In 1998, Upper Deck and Chevrolet curiously teamed up for a regional basketball card promotion bringing together fans of Michael Jordan and classy Chevy Blazer drivers.
Buy A Car, Get Some Cards
Upper Deck produced an exclusive 2-card set for Chevrolet dealers in and around Chicago. The catch was simple enough. You buy a new 1998 Chevy Blazer and you are awarded one of the two Upper Deck Michael Jordan basketball cards. Keep in mind that in 1998, a brand new Blazer would run you $25,000, so unless you had a plug at a dealership, owning both Jordan Upper Deck cards would cost you $50,000 and garage space for two ugly Chevy vehicles.

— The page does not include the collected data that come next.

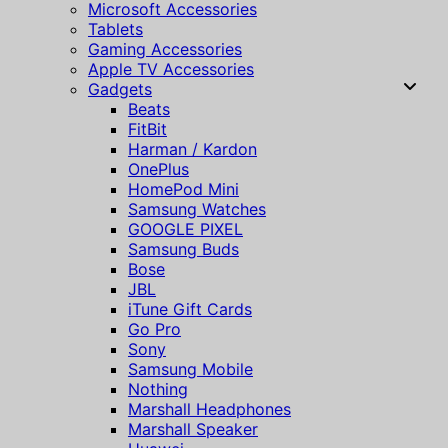
Microsoft Accessories
Tablets
Gaming Accessories
Apple TV Accessories
Gadgets
Beats
FitBit
Harman / Kardon
OnePlus
HomePod Mini
Samsung Watches
GOOGLE PIXEL
Samsung Buds
Bose
JBL
iTune Gift Cards
Go Pro
Sony
Samsung Mobile
Nothing
Marshall Headphones
Marshall Speaker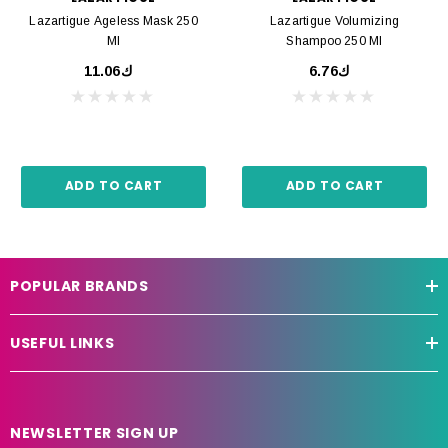
Lazartigue Ageless Mask 250
Lazartigue Volumizing
Ml
Shampoo 250 Ml
ك11.06
ك6.76
ADD TO CART
ADD TO CART
POPULAR BRANDS
USEFUL LINKS
NEWSLETTER SIGN UP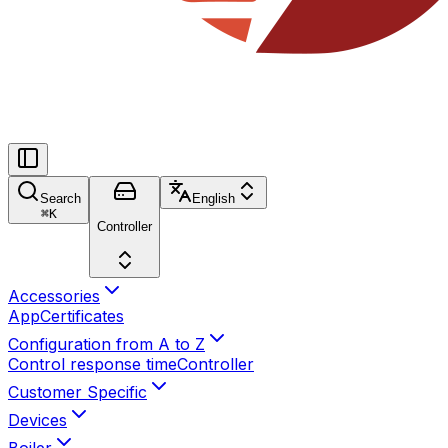
Search
English
⌘
K
Controller
Accessories
App
Certificates
Configuration from A to Z
Control response time
Controller
Customer Specific
Devices
Boiler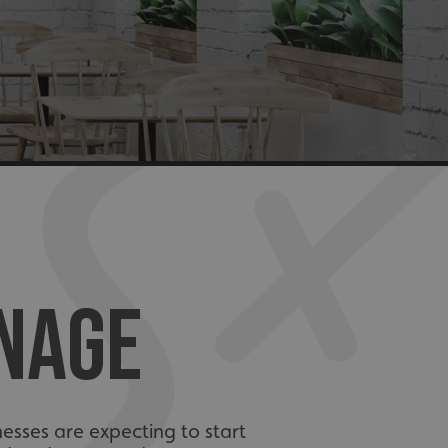
GNAGE
esses are expecting to start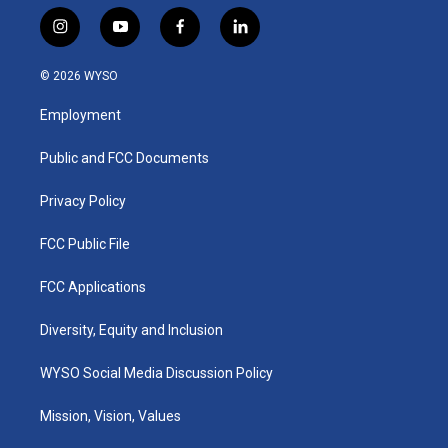
i
y
f
l
n
o
a
i
s
u
c
n
© 2026 WYSO
t
t
e
k
a
u
b
e
Employment
g
b
o
d
r
e
o
i
a
k
n
Public and FCC Documents
m
Privacy Policy
FCC Public File
FCC Applications
Diversity, Equity and Inclusion
WYSO Social Media Discussion Policy
Mission, Vision, Values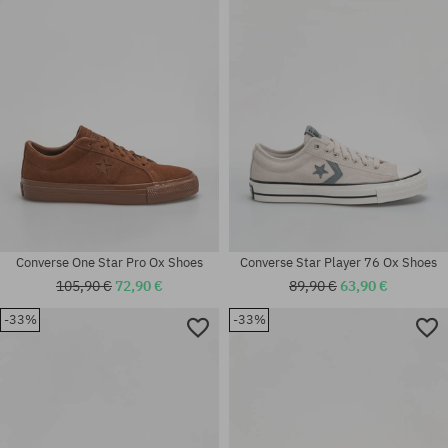
41; 42.5; 44; 44.5
37; 37.5; 38; 38.5; 39; 41
Converse One Star Pro Ox Shoes
Converse Star Player 76 Ox Shoes
105,90 €
72,90 €
89,90 €
63,90 €
-33%
-33%
Available sizes:
Available sizes:
42.5
43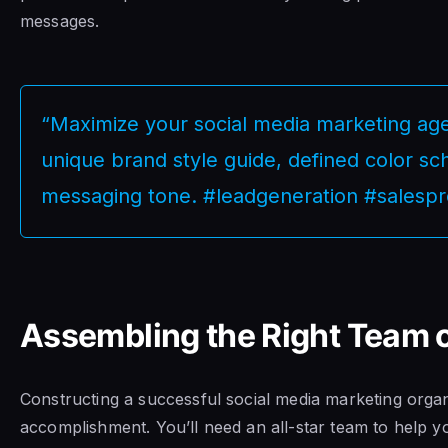
messages.
“Maximize your social media marketing age
unique brand style guide, defined color s
messaging tone. #leadgeneration #salespr
Assembling the Right Team o
Constructing a successful social media marketing organ
accomplishment. You’ll need an all-star team to help y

The thing about these cards is since they were only available in one city and not found in packs or anywhere else, they were immediately considered rare and valuable. The problem was no one knew about the cards and unfortunately for Chevy, not many Blazers were sold in 1998. Word is that most dealerships kept boxes of these cards around for several months, even years as they gathered dust but eventually most, if not all of them ended up in a dumpster on the way to a landfill.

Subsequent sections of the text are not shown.